4 March 1999 6:00 pm
Most laboratory mice don't live long enough to go bald or grey, but a strain of animals missing an enzyme linked to cellular aging look like they could use a bit of Clairol or Rogaine. In tomorrow's Cell, researchers describe how older mice lacking the enzyme telomerase--which helps protect dividing chromosomes--go prematurely grey and begin to lose their fur. The mice also have more trouble healing skin wounds than their normal counterparts. The observations are the first evidence for how the lack of telomerase affects an aging animal.
Telomerase has been hailed as a potential elixir for eternal youth. It helps to lengthen the telomeres--the proteins and DNA on the ends of chromosomes that prevent dividing chromosomes from fraying--and therefore increases the number of times a cell can divide. Adding telomerase to dividing cells in culture can lengthen their lifespan (ScienceNOW, 13 January 1998), but no one has found a direct link between telomeres and animal aging.
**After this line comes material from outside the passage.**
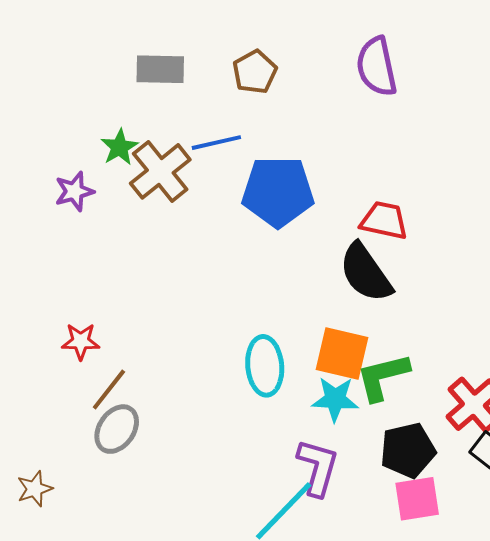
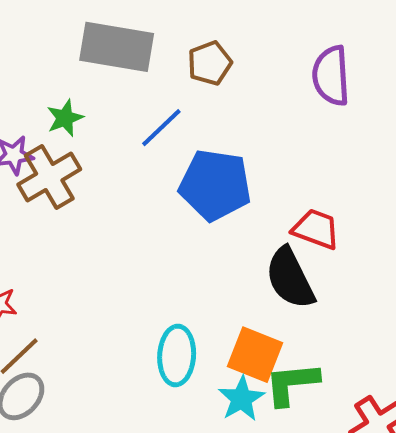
gray rectangle: (160, 69) -> (117, 47), size x1.5
blue line: (216, 143) -> (161, 128), turned -39
brown cross: (160, 171) -> (49, 177), moved
cyan star: (335, 399) -> (241, 399), turned 30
Several years ago, Ronald DePinho of the Dana-Farber Cancer Institute in Boston and his colleagues genetically engineered a strain of mice that lacks telomerase. Laboratory mice have unusually long telomeres, however, so it took several generations of ever-shorter telomeres for the first defect to show up: The mice were infertile.
Now the researchers have studied the effects of shortened telomeres on aging mice. By 18 months--old age for a mouse--the mice from generations 3 through 6 were going grey and balding. When the scientists removed patches of skin, the older ones lacking telomerase healed much more slowly than old mice with normal telomerase or young mice lacking telomerase. The old, telomerase-deficient mice also had weaker immune systems and had more trouble recovering from a dose of chemotherapy that killed blood cells. (Likewise, elderly people suffer more from chemotherapy than the young.) Their younger cousins recovered fine, as did older mice with telomerase intact, but more than half of the aged, telomere-depleted mice died from the treatment.
Although results from mice cannot be extrapolated directly to humans, says Jerry Shay of the University of Texas Southwestern Medical Center in Dallas, the mice "really do show that telomere erosion can lead to things we see in [elderly] humans." The mice, he predicts, are "going to be a very important model for studying aging."